Tuesday, June 28, 2016

Blue valentine (2010)

Dean is a high-school dropout who makes a living as a painter. Cindy is a nurse with ambitions. They are married, and have a young daughter who was born just after they married. Derek Cianfrance crafts a grown-up drama about the agonies of adulthood - life becoming different than what would have dreamed it to be. Blue valentine is a raw film about people who fall in love and grow apart, who fail to take responsibility and seem to perceive no possibilities of where to go in life. Ryan Gosling and Michelle Williams play the leading roles and they are both excellent. The way these people grow apart is painful to watch - the words that are intended to hurt, the crushing silences and the sorrowful kid. One day, the daughter's dog goes missing, and the parents accuse one another of it happening. Most of the important stuff that happens is not expressed in dramatic lines; the dramatic thing here is a slow change that is hard to pin down; when did it go wrong?

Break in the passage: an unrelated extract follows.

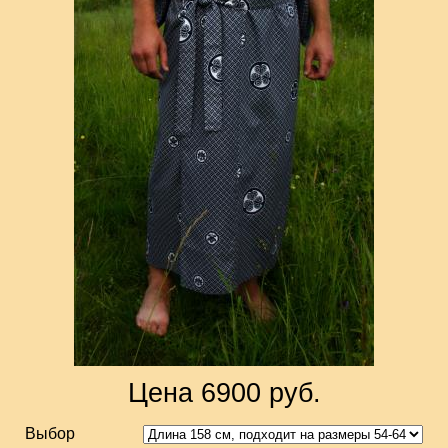
Цена 6900 руб.
Выбор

What sets the film apart from most of the movies in this field - the grown-up, realistic dramas about adult relationships - is its class setting. Where most other movies are set in glossy city centers or leafy suburbia, Blue valentine's couple is working-class, barely getting by, hardly working any flashy dream jobs (they are not lawyers or shrinks). We see Dean slowly drifting into a state of alcoholism, while his wife resents his lack of ambition. She seems to mourn the possibilities that were unfulfilled in her own life, how she ended up with this guy who most of all likes to sit at home. The film uses flashbacks to illustrate how their life together was always full of problems. Flashbacks are mostly OK in this movie, but sometimes I feel they are used indulgently. But like for example Revolutionary Road, this is a serious drama about tensions between people who view life differently and who fail to understand how much they hurt one another. There are a couple of scene that works less well than others, but mostly, the rawness hits hard.